We have seen different companies react to this period differently, and we can predict certain trends going forward:
These companies can broadly be divided into four groups. The first are those completely unable to operate in the danger zone, such as companies in the travel, hospitality and ride sharing industries. These companies have suffered during the pandemic predominantly because the industries that they operate rely on direct services to people.
The second group are companies with low long-term stickiness. Companies that prop themselves up during the pandemic by creating a simple business that can address the needs created by the pandemic. They take advantage of the space left open by large companies that struggle to react to the crisis rapidly or effectively. Ultimately, these companies are unable to hold onto all the market share given due to a customer experience that is lacking. Larger players also catch up as the pandemic eases. Companies like small grocers making home deliveries, WhatsApp-run businesses, etc. fall into this category.
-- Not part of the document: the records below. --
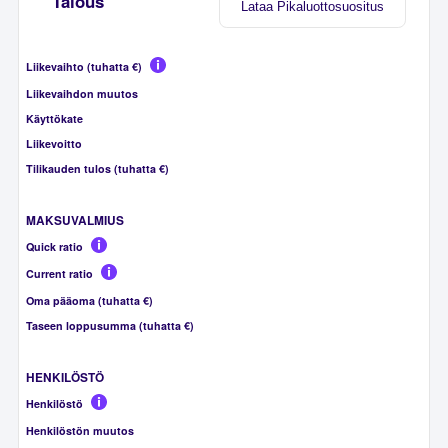
Talous
Lataa Pikaluottosuositus
Liikevaihto (tuhatta €)
Liikevaihdon muutos
Käyttökate
Liikevoitto
Tilikauden tulos (tuhatta €)
MAKSUVALMIUS
Quick ratio
Current ratio
Oma pääoma (tuhatta €)
Taseen loppusumma (tuhatta €)
HENKILÖSTÖ
Henkilöstö
Henkilöstön muutos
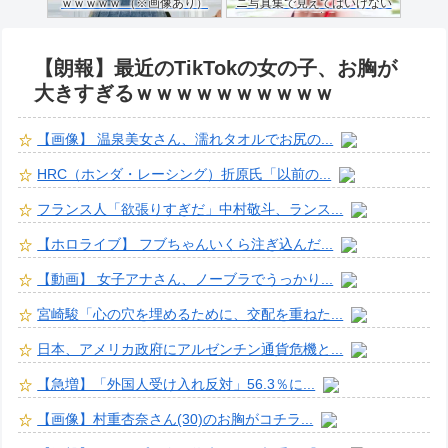
ｗｗｗｗｗ （※画像あり）
ニ写真集で見えてはいけない
ものが映る…
【朗報】最近のTikTokの女の子、お胸が
大きすぎるｗｗｗｗｗｗｗｗｗｗ
【画像】 温泉美女さん、濡れタオルでお尻の...
HRC（ホンダ・レーシング）折原氏「以前の...
フランス人「欲張りすぎだ」中村敬斗、ランス...
【ホロライブ】 フブちゃんいくら注ぎ込んだ...
【動画】 女子アナさん、ノーブラでうっかり...
宮崎駿「心の穴を埋めるために、交配を重ねた...
日本、アメリカ政府にアルゼンチン通貨危機と...
【急増】「外国人受け入れ反対」56.3％に...
【画像】村重杏奈さん(30)のお胸がコチラ...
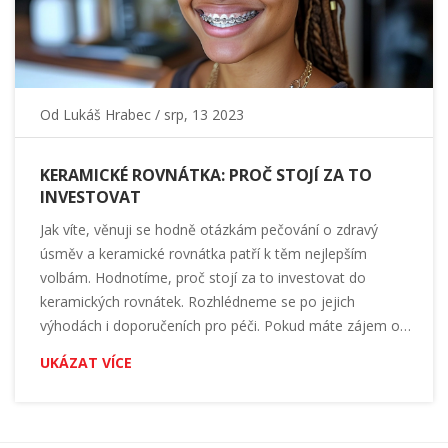
Od
Lukáš Hrabec
/ srp, 13 2023
KERAMICKÉ ROVNÁTKA: PROČ STOJÍ ZA TO
INVESTOVAT
Jak víte, věnuji se hodně otázkám pečování o zdravý
úsměv a keramické rovnátka patří k těm nejlepším
volbám. Hodnotíme, proč stojí za to investovat do
keramických rovnátek. Rozhlédneme se po jejich
výhodách i doporučeních pro péči. Pokud máte zájem o
to, jak zlepšit svůj chrup a svůj úsměv, pak je tento článek
UKÁZAT VÍCE
právě pro vás.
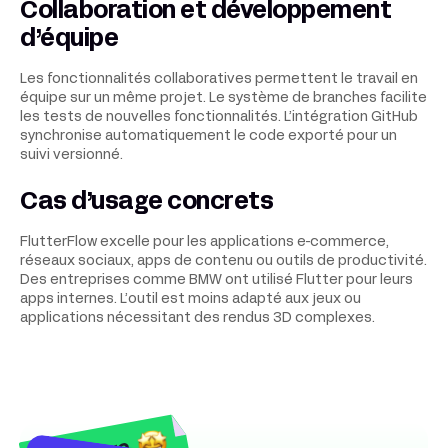
Collaboration et développement
d’équipe
Les fonctionnalités collaboratives permettent le travail en
équipe sur un même projet. Le système de branches facilite
les tests de nouvelles fonctionnalités. L’intégration GitHub
synchronise automatiquement le code exporté pour un
suivi versionné.
Cas d’usage concrets
FlutterFlow excelle pour les applications e-commerce,
réseaux sociaux, apps de contenu ou outils de productivité.
Des entreprises comme BMW ont utilisé Flutter pour leurs
apps internes. L’outil est moins adapté aux jeux ou
applications nécessitant des rendus 3D complexes.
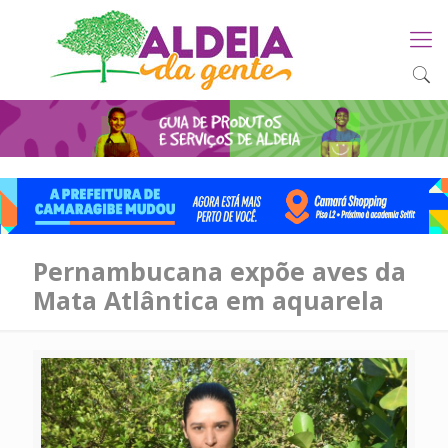
Pernambucana expõe aves da
Mata Atlântica em aquarela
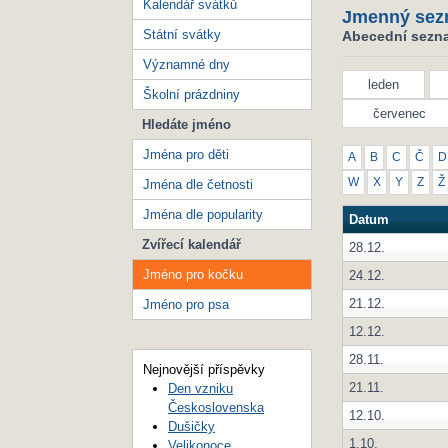
Kalendář svátků
Jmenný sez
Státní svátky
Abecední sezna
Významné dny
leden
Školní prázdniny
červenec
Hledáte jméno
Jména pro děti
A
B
C
Č
D
W
X
Y
Z
Ž
Jména dle četnosti
Jména dle popularity
Datum
Zvířecí kalendář
28.12.
Jméno pro kočku
24.12.
21.12.
Jméno pro psa
12.12.
28.11.
Nejnovější příspěvky
21.11.
Den vzniku
Československa
12.10.
Dušičky
1.10.
Velikonoce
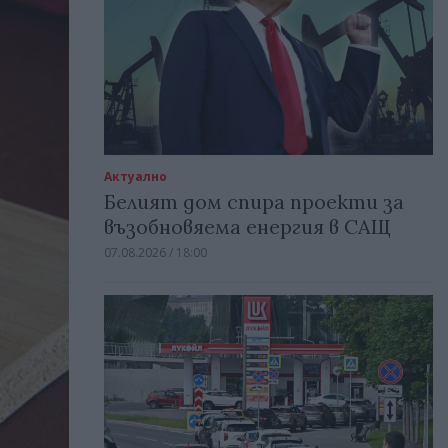
Актуално
Белият дом спира проекти за
възобновяема енергия в САЩ
07.08.2026 / 18:00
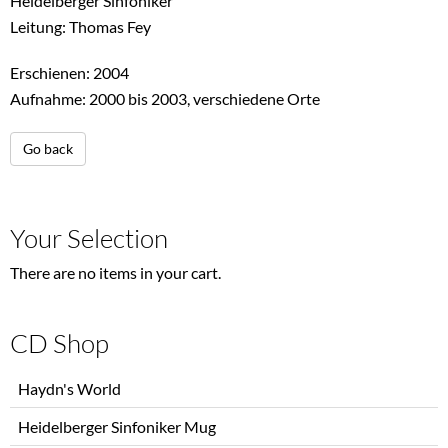
Heidelberger Sinfoniker
Leitung: Thomas Fey
Erschienen: 2004
Aufnahme: 2000 bis 2003, verschiedene Orte
Go back
Your Selection
There are no items in your cart.
CD Shop
Skip
Haydn's World
navigation
Heidelberger Sinfoniker Mug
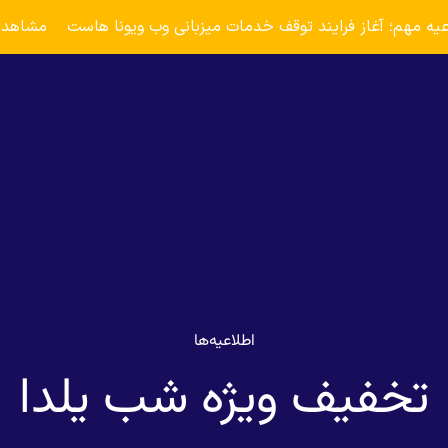
عیه مهم؛ آغاز فرایند توقف خدمات میزبانی وب ویونا هاست
مشاهده
اطلاعیه‌ها
تخفیف ویژه شب یلدا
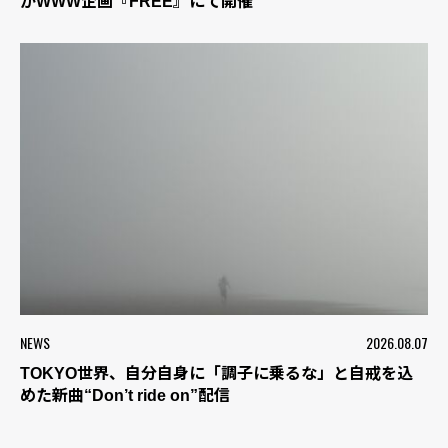
がWWW企画『FREE』にて開催
NEWS
2026.08.07
TOKYO世界、自分自身に「調子に乗るな」と自戒を込
めた新曲“Don’t ride on”配信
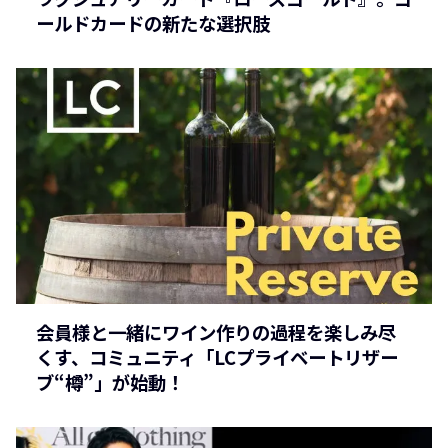
ールドカードの新たな選択肢
会員様と一緒にワイン作りの過程を楽しみ尽
くす、コミュニティ「LCプライベートリザー
ブ“樽”」が始動！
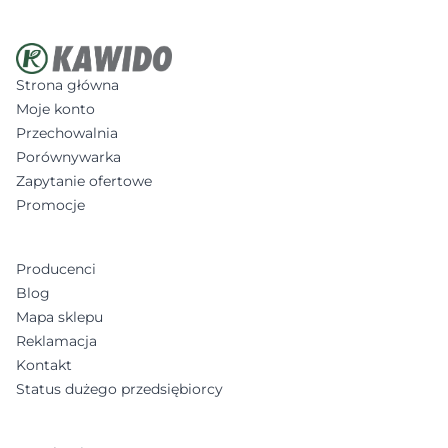
Strona główna
Moje konto
Przechowalnia
Porównywarka
Zapytanie ofertowe
Promocje
Producenci
Blog
Mapa sklepu
Reklamacja
Kontakt
Status dużego przedsiębiorcy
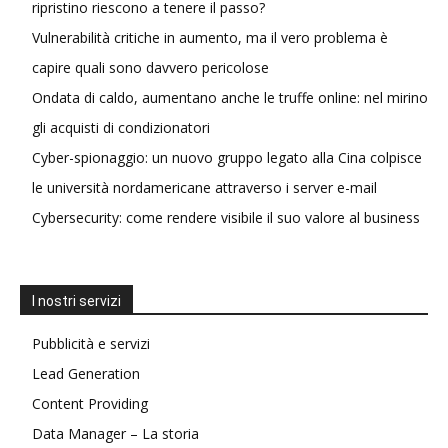
ripristino riescono a tenere il passo?
Vulnerabilità critiche in aumento, ma il vero problema è
capire quali sono davvero pericolose
Ondata di caldo, aumentano anche le truffe online: nel mirino
gli acquisti di condizionatori
Cyber-spionaggio: un nuovo gruppo legato alla Cina colpisce
le università nordamericane attraverso i server e-mail
Cybersecurity: come rendere visibile il suo valore al business
I nostri servizi
Pubblicità e servizi
Lead Generation
Content Providing
Data Manager – La storia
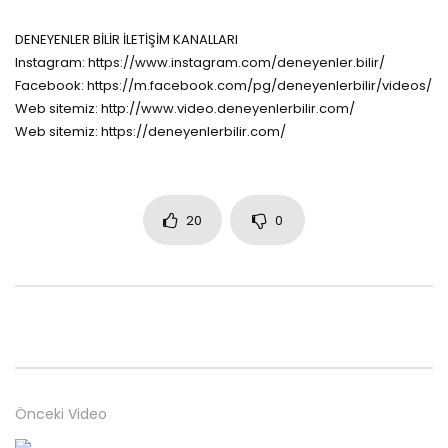
DENEYENLER BİLİR İLETİŞİM KANALLARI
Instagram: https://www.instagram.com/deneyenler.bilir/
Facebook: https://m.facebook.com/pg/deneyenlerbilir/videos/
Web sitemiz: http://www.video.deneyenlerbilir.com/
Web sitemiz: https://deneyenlerbilir.com/
20
0
Önceki Video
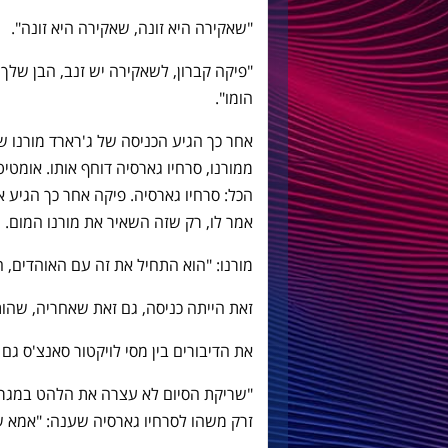
"שאקירה היא זונה, שאקירה היא זונה".
"פיקה קברון, לשאקירה יש זנב, הבן שלך
הומו".
אחר כך הגיע הכניסה של ג'רארד מורנו 
ממורנו, סרחיו גארסיה דוחף אותו. אומט
הכל: סרחיו גארסיה. פיקה אחר כך הגיע א
אמר לו, רק שזה השאיר את מורנו המום.
מורנו: "הוא התחיל את זה עם האוהדים, 
זאת הייתה כניסה, גם זאת שאחריה, שהות
את הדיבורים בין מסי לויקטור סאנצ'ס גם
"שריקת הסיום לא עצרה את הלהט במגרש. 
זרק משהו לסרחיו גארסיה שענה: "אמא שלך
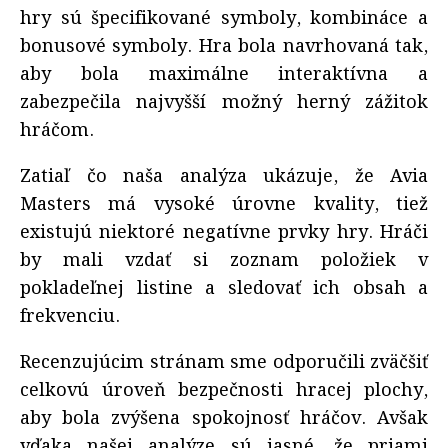
hry sú špecifikované symboly, kombináce a
bonusové symboly. Hra bola navrhovaná tak,
aby bola maximálne interaktívna a
zabezpečila najvyšší možný herný zážitok
hráčom.
Zatiaľ čo naša analýza ukázuje, že Avia
Masters má vysoké úrovne kvality, tiež
existujú niektoré negatívne prvky hry. Hráči
by mali vzdať si zoznam položiek v
pokladeľnej listine a sledovať ich obsah a
frekvenciu.
Recenzujúcim stránam sme odporučili zväčšiť
celkovú úroveň bezpečnosti hracej plochy,
aby bola zvýšena spokojnosť hráčov. Avšak
vďaka našej analýze sú jasné, že priami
Then, there are businesses with high stickiness. These businesses see an increased patronage during the lockdown, and only experience a small drop when it ends. Ultimately, the momentum gained through the new customers won during the lockdown may allow them to continue to grow their customer base, even after the lockdown ends. These include video conferencing software like Zoom, online retailers like Walmart or Amazon, and paid online streaming services like Netflix. Companies like this may thrive as they are well positioned to provide good customer digital experiences and only increase market share from pre-COVID19 situations.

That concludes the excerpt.